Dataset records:
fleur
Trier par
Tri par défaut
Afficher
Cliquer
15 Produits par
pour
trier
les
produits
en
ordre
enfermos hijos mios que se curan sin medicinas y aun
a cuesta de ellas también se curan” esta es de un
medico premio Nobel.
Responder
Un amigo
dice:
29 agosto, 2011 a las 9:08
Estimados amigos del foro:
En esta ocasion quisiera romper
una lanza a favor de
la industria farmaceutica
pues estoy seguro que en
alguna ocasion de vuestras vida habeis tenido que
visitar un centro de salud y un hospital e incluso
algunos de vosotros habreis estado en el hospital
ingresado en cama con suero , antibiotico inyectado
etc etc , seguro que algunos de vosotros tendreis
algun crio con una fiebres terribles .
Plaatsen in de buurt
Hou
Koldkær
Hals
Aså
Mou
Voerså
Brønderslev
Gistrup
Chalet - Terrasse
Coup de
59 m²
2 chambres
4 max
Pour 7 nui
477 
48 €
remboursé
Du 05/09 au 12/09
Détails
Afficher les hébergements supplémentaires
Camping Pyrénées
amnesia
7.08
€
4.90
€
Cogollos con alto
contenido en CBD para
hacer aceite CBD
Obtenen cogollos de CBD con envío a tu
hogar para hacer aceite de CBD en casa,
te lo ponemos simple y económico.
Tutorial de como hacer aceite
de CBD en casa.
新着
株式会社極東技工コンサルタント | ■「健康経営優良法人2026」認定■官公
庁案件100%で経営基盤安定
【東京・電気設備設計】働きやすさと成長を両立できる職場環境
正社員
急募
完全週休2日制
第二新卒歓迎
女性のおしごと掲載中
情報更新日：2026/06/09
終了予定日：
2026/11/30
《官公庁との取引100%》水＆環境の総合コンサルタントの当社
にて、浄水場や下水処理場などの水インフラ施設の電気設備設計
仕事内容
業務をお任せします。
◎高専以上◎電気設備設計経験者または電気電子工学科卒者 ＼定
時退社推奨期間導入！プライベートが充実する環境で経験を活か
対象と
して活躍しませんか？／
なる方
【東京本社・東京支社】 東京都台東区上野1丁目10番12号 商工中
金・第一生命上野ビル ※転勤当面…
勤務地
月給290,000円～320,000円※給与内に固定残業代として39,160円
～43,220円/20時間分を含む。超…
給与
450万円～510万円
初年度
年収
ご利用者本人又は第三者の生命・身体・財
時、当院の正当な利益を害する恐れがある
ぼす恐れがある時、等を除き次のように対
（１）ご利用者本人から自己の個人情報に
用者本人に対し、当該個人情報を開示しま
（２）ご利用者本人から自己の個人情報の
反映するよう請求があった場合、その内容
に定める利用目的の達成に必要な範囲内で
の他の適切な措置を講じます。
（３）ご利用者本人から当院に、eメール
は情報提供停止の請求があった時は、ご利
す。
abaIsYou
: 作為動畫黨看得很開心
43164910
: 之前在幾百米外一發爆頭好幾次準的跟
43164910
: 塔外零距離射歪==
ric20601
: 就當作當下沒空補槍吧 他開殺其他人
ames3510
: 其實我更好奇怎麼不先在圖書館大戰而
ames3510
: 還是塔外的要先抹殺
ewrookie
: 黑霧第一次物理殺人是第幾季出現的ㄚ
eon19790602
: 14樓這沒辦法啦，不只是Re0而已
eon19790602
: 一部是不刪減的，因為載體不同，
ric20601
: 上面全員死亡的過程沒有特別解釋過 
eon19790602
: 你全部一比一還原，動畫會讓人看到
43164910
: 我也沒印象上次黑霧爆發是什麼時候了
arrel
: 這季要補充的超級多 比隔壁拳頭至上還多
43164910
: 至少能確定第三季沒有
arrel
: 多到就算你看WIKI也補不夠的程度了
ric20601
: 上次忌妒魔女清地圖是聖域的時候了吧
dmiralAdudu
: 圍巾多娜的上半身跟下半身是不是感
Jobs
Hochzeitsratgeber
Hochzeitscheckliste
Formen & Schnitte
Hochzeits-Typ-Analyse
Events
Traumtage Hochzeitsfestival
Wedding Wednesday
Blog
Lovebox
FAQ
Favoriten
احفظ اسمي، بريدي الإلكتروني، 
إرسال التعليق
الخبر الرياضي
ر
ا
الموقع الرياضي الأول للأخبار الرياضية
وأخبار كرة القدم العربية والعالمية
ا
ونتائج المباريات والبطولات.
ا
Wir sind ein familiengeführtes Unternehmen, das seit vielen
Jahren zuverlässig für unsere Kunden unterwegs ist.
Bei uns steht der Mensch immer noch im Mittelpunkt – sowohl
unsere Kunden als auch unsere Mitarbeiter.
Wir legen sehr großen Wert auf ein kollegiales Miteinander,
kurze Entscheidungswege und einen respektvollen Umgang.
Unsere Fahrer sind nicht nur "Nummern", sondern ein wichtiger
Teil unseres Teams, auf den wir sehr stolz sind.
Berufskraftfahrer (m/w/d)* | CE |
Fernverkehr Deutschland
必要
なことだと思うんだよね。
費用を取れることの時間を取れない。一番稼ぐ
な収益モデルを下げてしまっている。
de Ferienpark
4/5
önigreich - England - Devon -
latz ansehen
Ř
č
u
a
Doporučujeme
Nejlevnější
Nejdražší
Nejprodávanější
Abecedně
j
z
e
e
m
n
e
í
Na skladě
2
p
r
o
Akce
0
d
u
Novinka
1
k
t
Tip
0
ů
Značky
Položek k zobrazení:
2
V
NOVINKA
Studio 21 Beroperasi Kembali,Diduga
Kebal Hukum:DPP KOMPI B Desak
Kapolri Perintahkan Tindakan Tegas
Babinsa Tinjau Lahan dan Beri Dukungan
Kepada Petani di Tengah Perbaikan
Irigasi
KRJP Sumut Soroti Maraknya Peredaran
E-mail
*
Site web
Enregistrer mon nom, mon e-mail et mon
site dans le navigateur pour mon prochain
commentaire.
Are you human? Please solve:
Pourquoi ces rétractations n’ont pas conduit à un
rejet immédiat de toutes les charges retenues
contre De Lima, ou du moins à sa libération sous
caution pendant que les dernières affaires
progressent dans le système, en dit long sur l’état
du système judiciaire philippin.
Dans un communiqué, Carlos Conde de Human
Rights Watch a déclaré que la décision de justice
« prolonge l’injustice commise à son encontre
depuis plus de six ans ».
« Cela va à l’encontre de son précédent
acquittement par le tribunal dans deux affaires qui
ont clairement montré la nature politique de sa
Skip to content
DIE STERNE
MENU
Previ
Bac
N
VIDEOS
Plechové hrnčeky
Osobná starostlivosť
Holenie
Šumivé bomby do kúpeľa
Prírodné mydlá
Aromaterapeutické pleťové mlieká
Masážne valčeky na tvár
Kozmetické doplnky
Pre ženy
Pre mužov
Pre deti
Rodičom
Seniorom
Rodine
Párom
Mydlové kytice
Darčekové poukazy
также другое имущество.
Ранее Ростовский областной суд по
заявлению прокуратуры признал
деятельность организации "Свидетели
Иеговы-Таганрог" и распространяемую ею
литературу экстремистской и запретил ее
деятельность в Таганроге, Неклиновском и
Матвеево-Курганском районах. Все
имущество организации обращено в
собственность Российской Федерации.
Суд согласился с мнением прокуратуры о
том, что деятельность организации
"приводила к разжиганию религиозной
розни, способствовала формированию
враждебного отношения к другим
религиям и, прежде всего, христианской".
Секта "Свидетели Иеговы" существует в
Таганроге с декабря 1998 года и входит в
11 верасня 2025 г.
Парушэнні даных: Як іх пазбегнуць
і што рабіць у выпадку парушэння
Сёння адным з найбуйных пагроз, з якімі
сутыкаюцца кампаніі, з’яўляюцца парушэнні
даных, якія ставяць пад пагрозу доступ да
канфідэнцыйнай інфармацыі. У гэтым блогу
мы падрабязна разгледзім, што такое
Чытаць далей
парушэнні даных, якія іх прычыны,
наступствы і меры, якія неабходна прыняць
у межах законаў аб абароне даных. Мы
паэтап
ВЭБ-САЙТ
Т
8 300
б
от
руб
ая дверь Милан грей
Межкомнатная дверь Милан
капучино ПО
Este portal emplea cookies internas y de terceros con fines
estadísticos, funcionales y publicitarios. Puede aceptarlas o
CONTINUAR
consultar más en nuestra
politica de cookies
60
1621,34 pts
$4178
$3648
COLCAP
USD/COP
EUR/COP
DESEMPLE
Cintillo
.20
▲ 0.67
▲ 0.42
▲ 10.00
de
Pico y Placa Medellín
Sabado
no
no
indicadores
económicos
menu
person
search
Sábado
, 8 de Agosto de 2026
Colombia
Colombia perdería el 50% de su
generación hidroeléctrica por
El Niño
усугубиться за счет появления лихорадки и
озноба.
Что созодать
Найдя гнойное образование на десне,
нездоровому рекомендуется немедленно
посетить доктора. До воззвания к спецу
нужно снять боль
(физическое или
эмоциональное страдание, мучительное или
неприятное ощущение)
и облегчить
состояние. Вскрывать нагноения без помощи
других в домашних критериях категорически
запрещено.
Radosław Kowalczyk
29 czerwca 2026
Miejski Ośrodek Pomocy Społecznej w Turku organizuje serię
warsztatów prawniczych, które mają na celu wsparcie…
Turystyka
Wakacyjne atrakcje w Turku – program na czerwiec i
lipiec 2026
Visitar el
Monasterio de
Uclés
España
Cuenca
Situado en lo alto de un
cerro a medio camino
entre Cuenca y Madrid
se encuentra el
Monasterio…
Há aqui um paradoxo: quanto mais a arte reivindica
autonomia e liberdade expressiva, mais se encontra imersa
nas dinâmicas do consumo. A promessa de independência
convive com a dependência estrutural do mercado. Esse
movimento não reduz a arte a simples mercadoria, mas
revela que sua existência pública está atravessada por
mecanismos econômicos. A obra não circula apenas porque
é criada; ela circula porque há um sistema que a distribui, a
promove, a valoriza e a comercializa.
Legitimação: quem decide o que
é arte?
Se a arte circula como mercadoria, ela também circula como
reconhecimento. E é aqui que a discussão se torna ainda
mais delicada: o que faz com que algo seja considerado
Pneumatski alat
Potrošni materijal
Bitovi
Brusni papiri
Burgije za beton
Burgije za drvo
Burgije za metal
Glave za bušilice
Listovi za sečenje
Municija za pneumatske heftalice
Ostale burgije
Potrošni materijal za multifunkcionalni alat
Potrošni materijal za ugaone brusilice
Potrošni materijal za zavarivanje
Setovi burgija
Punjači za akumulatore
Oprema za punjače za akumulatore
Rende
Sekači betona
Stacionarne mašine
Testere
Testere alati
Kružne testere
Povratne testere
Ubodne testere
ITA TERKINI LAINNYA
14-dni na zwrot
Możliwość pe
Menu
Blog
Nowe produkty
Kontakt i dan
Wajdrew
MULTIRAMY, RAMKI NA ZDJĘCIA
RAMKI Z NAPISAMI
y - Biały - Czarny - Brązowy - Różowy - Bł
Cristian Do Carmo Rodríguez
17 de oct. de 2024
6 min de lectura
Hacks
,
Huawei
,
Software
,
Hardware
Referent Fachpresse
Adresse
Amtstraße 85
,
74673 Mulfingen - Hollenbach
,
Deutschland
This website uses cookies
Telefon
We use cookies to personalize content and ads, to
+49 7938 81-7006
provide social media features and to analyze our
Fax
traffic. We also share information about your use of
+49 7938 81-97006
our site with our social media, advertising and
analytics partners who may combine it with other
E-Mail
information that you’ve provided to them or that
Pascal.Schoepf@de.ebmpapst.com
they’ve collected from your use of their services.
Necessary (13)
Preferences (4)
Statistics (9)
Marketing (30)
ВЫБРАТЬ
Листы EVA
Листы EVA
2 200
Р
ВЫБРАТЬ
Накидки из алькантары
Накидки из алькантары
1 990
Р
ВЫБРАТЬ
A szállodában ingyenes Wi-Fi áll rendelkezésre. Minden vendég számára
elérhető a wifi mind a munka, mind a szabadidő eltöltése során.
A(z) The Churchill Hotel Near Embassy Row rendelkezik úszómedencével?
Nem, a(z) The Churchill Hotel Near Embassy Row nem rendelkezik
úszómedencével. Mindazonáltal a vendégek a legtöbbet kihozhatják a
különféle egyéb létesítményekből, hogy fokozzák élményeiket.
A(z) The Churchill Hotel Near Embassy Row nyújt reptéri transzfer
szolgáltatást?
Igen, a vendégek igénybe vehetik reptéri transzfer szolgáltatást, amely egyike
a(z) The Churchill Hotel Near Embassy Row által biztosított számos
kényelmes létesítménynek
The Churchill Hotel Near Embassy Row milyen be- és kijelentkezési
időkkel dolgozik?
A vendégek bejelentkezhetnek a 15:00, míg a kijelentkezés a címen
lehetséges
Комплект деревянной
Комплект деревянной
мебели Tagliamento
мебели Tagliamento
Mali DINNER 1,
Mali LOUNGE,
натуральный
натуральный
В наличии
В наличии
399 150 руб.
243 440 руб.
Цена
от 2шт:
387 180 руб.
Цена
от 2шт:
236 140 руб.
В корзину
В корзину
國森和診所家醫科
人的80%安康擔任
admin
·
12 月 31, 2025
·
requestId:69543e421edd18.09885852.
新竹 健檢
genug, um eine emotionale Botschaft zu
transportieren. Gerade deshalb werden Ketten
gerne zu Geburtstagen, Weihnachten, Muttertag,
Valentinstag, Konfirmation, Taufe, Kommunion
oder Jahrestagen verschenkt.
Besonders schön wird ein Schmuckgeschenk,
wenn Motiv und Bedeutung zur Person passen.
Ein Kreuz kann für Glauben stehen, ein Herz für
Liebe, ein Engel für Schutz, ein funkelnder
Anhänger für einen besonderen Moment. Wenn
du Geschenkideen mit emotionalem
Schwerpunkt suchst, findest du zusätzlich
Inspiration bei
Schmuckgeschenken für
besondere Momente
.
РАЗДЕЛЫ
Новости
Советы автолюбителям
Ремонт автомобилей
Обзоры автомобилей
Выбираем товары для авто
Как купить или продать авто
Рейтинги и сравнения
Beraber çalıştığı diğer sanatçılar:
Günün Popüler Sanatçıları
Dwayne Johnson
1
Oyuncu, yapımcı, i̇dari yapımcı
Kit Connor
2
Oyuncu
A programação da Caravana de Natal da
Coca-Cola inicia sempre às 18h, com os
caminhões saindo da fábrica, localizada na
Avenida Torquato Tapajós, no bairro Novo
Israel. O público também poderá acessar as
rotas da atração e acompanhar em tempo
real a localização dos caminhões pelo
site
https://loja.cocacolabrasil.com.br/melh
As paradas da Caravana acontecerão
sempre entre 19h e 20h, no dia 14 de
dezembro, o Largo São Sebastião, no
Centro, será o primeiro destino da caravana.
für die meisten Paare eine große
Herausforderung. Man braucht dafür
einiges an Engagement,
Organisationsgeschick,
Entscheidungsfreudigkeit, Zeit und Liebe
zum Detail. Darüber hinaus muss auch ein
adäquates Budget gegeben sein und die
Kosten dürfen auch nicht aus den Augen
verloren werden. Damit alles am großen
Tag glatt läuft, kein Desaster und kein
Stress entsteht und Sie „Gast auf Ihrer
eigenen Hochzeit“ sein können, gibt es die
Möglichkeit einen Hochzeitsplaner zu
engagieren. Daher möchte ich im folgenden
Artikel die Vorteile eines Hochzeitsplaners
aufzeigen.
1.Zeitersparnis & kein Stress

▸ **Task instructions**: Give back exactly the lines above starting at the line where "وأخبار كرة القدم العربية والعالمية" appears and ending at the line where "rejet immédiat de toutes les charges retenues" appears, both included, with no other lines.

▸ **Output below**:
وأخبار كرة القدم العربية والعالمية
ا
ونتائج المباريات والبطولات.
ا
Wir sind ein familiengeführtes Unternehmen, das seit vielen
Jahren zuverlässig für unsere Kunden unterwegs ist.
Bei uns steht der Mensch immer noch im Mittelpunkt – sowohl
unsere Kunden als auch unsere Mitarbeiter.
Wir legen sehr großen Wert auf ein kollegiales Miteinander,
kurze Entscheidungswege und einen respektvollen Umgang.
Unsere Fahrer sind nicht nur "Nummern", sondern ein wichtiger
Teil unseres Teams, auf den wir sehr stolz sind.
Berufskraftfahrer (m/w/d)* | CE |
Fernverkehr Deutschland
必要
なことだと思うんだよね。
費用を取れることの時間を取れない。一番稼ぐ
な収益モデルを下げてしまっている。
de Ferienpark
4/5
önigreich - England - Devon -
latz ansehen
Ř
č
u
a
Doporučujeme
Nejlevnější
Nejdražší
Nejprodávanější
Abecedně
j
z
e
e
m
n
e
í
Na skladě
2
p
r
o
Akce
0
d
u
Novinka
1
k
t
Tip
0
ů
Značky
Položek k zobrazení:
2
V
NOVINKA
Studio 21 Beroperasi Kembali,Diduga
Kebal Hukum:DPP KOMPI B Desak
Kapolri Perintahkan Tindakan Tegas
Babinsa Tinjau Lahan dan Beri Dukungan
Kepada Petani di Tengah Perbaikan
Irigasi
KRJP Sumut Soroti Maraknya Peredaran
E-mail
*
Site web
Enregistrer mon nom, mon e-mail et mon
site dans le navigateur pour mon prochain
commentaire.
Are you human? Please solve:
Pourquoi ces rétractations n’ont pas conduit à un
rejet immédiat de toutes les charges retenues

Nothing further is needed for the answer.